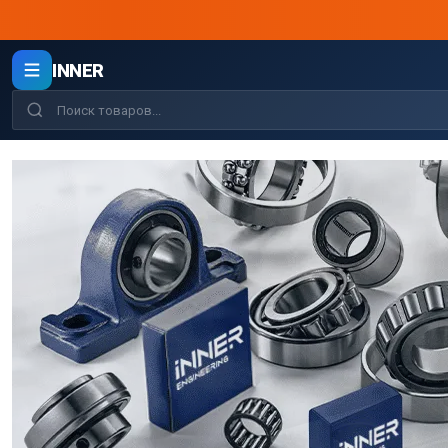
INNER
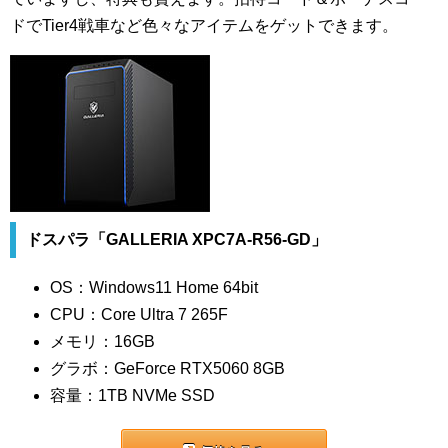
ドでTier4戦車など色々なアイテムをゲットできます。
ドスパラ「GALLERIA XPC7A-R56-GD」
OS：Windows11 Home 64bit
CPU：Core Ultra 7 265F
メモリ：16GB
グラボ：GeForce RTX5060 8GB
容量：1TB NVMe SSD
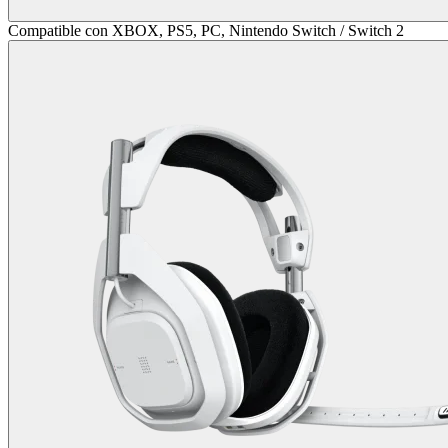
Compatible con XBOX, PS5, PC, Nintendo Switch / Switch 2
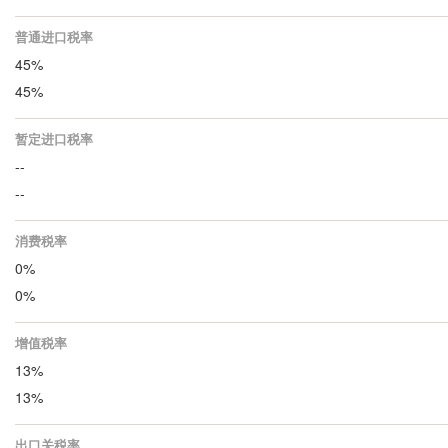
普通进口税率
45%
45%
暂定进口税率
--
--
消费税率
0%
0%
增值税率
13%
13%
出口关税率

● ● ● ● ●

- [Instructions for the task]: Write out the data again word for word, minus any images.

- [Exercise result]:
INNER
ドでTier4戦車など色々なアイテムをゲットできます。
ドスパラ「GALLERIA XPC7A-R56-GD」
OS：Windows11 Home 64bit
CPU：Core Ultra 7 265F
メモリ：16GB
グラボ：GeForce RTX5060 8GB
容量：1TB NVMe SSD
Compatible con XBOX, PS5, PC, Nintendo Switch / Switch 2
普通进口税率
45%
45%
暂定进口税率
--
--
消费税率
0%
0%
增值税率
13%
13%
出口关税率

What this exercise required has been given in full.